Sadly, the population of the elephants in the Teknaf Wildlife Sanctuary, considered genetically viable, has now been separated into two groups—35 to 40 elephants are reportedly trapped in the west side of the Kutupalong camp and an equal number on the east. They cannot meet each other owing to the camps closing down the corridor they use for migration. This may prove fatal for the overall population in the future.
The male elephants may not take it easy and they may lose their temper and get violent, says Professor Monirul H Khan of Jahangirnagar University’s zoology department. He is also a wildlife photographer.
“The elephants travel a lot for feeding. The same herd of elephants uses the same corridor for generations,” says Khan.
That elephants may lose temper has already been demonstrated. “It happened seven months ago when a big elephant forayed into our house at 12:30 am.
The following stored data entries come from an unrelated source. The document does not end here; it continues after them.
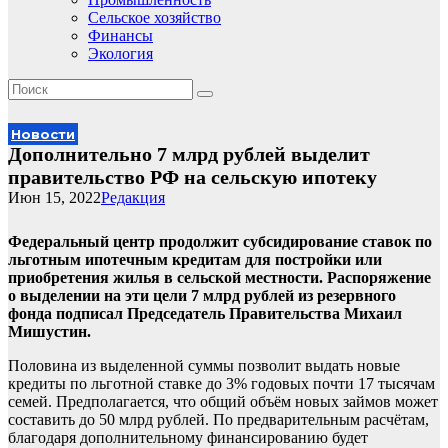
Сельское хозяйство
Финансы
Экология
Новости
Дополнительно 7 млрд рублей выделит
правительство РФ на сельскую ипотеку
Июн 15, 2022
Редакция
Федеральный центр продолжит субсидирование ставок по
льготным ипотечным кредитам для постройки или
приобретения жилья в сельской местности. Распоряжение
о выделении на эти цели 7 млрд рублей из резервного
фонда подписал Председатель Правительства Михаил
Мишустин.
Половина из выделенной суммы позволит выдать новые
кредиты по льготной ставке до 3% годовых почти 17 тысячам
семей. Предполагается, что общий объём новых займов может
составить до 50 млрд рублей. По предварительным расчётам,
благодаря дополнительному финансированию будет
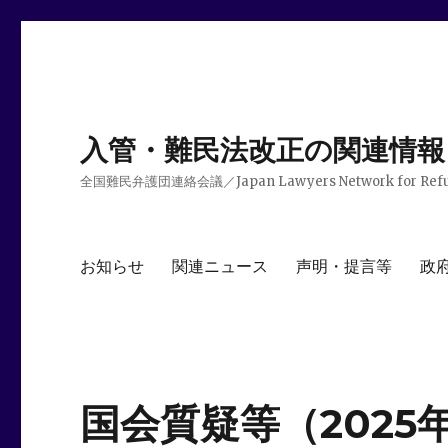
入管・難民法改正の関連情報
全国難民弁護団連絡会議／Japan Lawyers Network for Ref
お知らせ
関連ニュース
声明・提言等
政
国会質疑等（2025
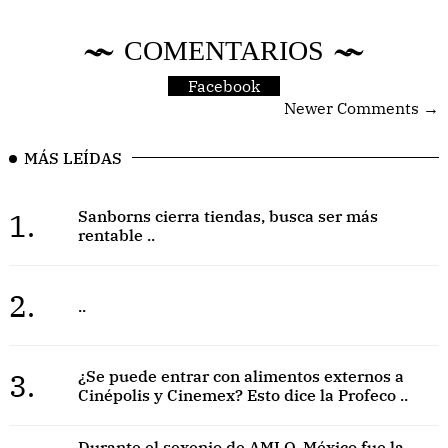
COMENTARIOS
Facebook
Newer Comments →
MÁS LEÍDAS
1.
Sanborns cierra tiendas, busca ser más
rentable ..
2.
..
3.
¿Se puede entrar con alimentos externos a
Cinépolis y Cinemex? Esto dice la Profeco ..
Durante el sexenio de AMLO, México fue la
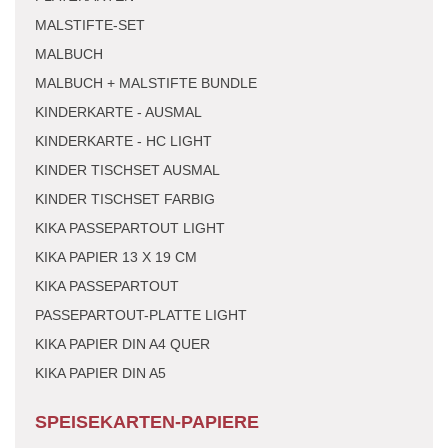
MALSTIFTE-SET
MALBUCH
MALBUCH + MALSTIFTE BUNDLE
KINDERKARTE - AUSMAL
KINDERKARTE - HC LIGHT
KINDER TISCHSET AUSMAL
KINDER TISCHSET FARBIG
KIKA PASSEPARTOUT LIGHT
KIKA PAPIER 13 X 19 CM
KIKA PASSEPARTOUT
PASSEPARTOUT-PLATTE LIGHT
KIKA PAPIER DIN A4 QUER
KIKA PAPIER DIN A5
SPEISEKARTEN-PAPIERE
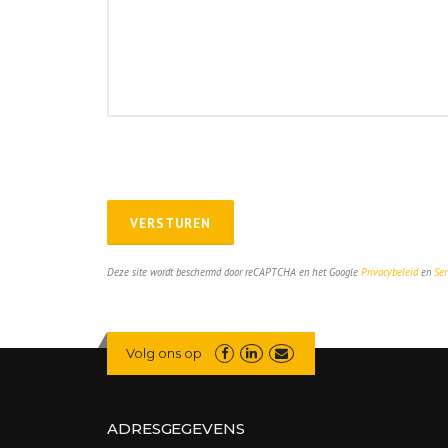
Deze site wordt beschermd door reCAPTCHA en het Google
Privacybeleid
en
Ser
Volg ons op
ADRESGEGEVENS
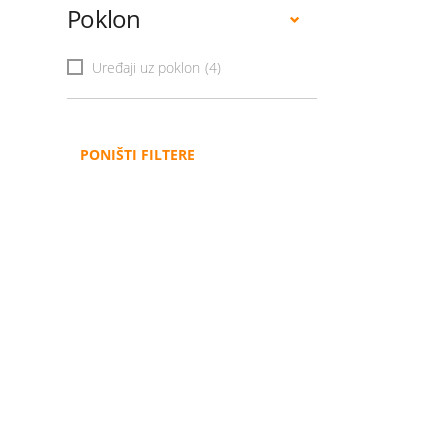
Poklon
Uređaji uz poklon
(4)
PONIŠTI FILTERE
Administracija
B2B
Nabavke i pozivi
Veleprodaja
Karijera
Partneri
Pristup informacijama
Sponzorstva
Arhiva vijesti
Donacije
Arhiva obavijesti
BH Telecom i SFF – Z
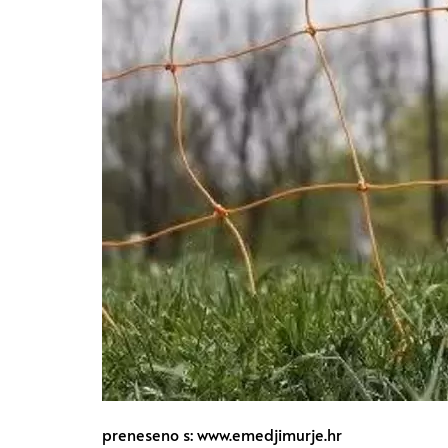
preneseno s: www.emedjimurje.hr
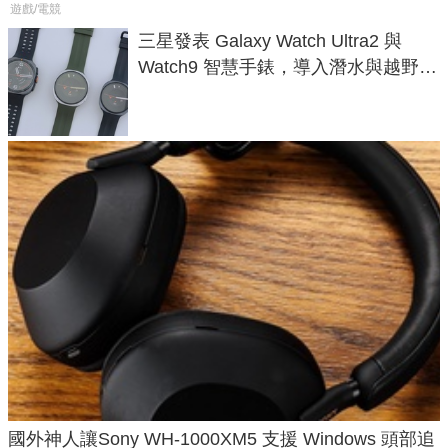
遊戲/電競
三星發表 Galaxy Watch Ultra2 與
Watch9 智慧手錶，導入潛水與越野跑
導航功能
國外神人讓Sony WH-1000XM5 支援 Windows 頭部追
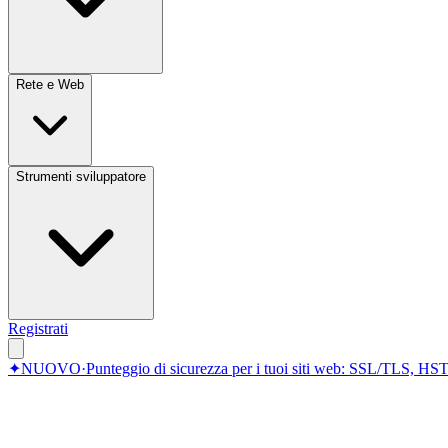
Rete e Web
Strumenti sviluppatore
Registrati
✦
NUOVO
·
Punteggio di sicurezza per i tuoi siti web: SSL/TLS, HST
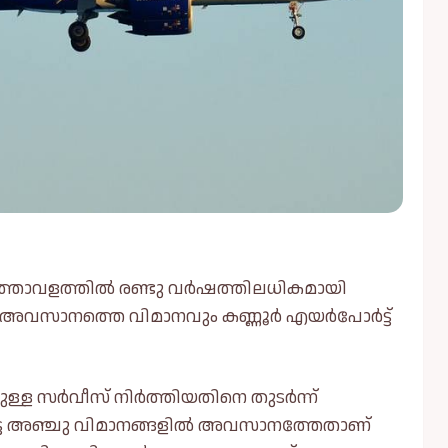
മാനത്താവളത്തില്‍ രണ്ടു വർഷത്തിലധികമായി
‍റെ അവസാനത്തെ വിമാനവും കണ്ണൂർ എയർപോർട്ട്
നുള്ള സർവീസ് നിർത്തിയതിനെ തുടർന്ന്
ിട്ട അഞ്ചു വിമാനങ്ങളില്‍ അവസാനത്തേതാണ്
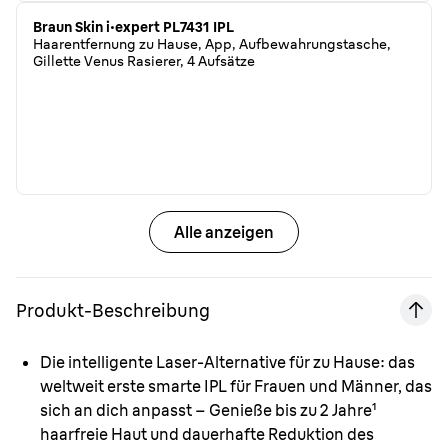
Braun Skin i·expert PL7431 IPL
Haarentfernung zu Hause, App, Aufbewahrungstasche,
Gillette Venus Rasierer, 4 Aufsätze
Alle anzeigen
Produkt-Beschreibung
Die intelligente Laser-Alternative für zu Hause:
das
weltweit erste smarte IPL für Frauen und Männer, das
sich an dich anpasst – Genieße bis zu 2 Jahre¹
haarfreie Haut und dauerhafte Reduktion des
We were asleep. The elephant smashed our house. It killed my two children, four-month-old Yasmin Ara and six-year-old Mujibur Rahman. The elephant stepped on my hip and crushed it. I was given primary treatment at Kutupalong Hospital and afterwards, I took treatment at Malumghat Hospital for a month,” says Nurjahan, 45, propped against the bamboo walls of her makeshift hut in the Balukhali campsite.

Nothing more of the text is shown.